[Saved data entries]
-=-=-
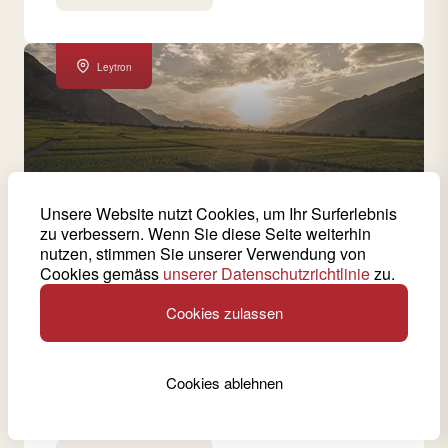
Leytron
Unsere Website nutzt Cookies, um Ihr Surferlebnis
zu verbessern. Wenn Sie diese Seite weiterhin
nutzen, stimmen Sie unserer Verwendung von
14 produzierte Weine von dieser Kellerei
Cookies gemäss
unserer Datenschutzrichtlinie
zu.
Domaine des Roses - Jo Gaudard
Cookies zulassen
Jo Gaudard produziert auf der Domaine des Roses
ein gutes Dutzend Weine und bevorzugt dabei
einheimische Sorten wie Petite Arvine, Cornalin,
Cookies ablehnen
Humagne blanche und Humagne rouge, die für das
Weinbaugebiet um Leytron typisch sind.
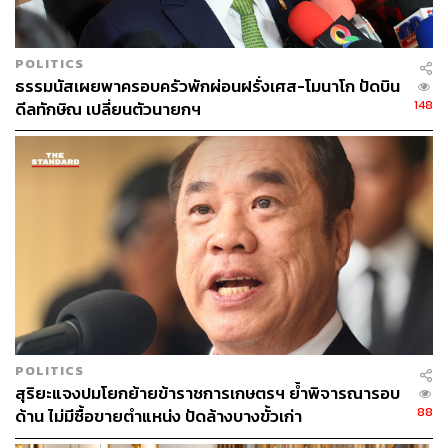
POLITICS
ธรรมนัสเผยพาครอบครัวพักผ่อนฝรั่งเศส-โมนาโก ปัดบิน
148
ดีลทักษิณ เปลี่ยนตัวนายกฯ
POLITICS
สุริยะแจงปมโยกย้ายข้าราชการเกษตรฯ ย้ำพิจารณารอบ
88
ด้าน ไม่มีซื้อขายตำแหน่ง ปัดล้างบางขั้วเก่า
-=-=-
Where does the word "Weine" appear in the records above? Return every line that holds it.

» **REPLY**
14 produzierte Weine von dieser Kellerei
ein gutes Dutzend Weine und bevorzugt dabei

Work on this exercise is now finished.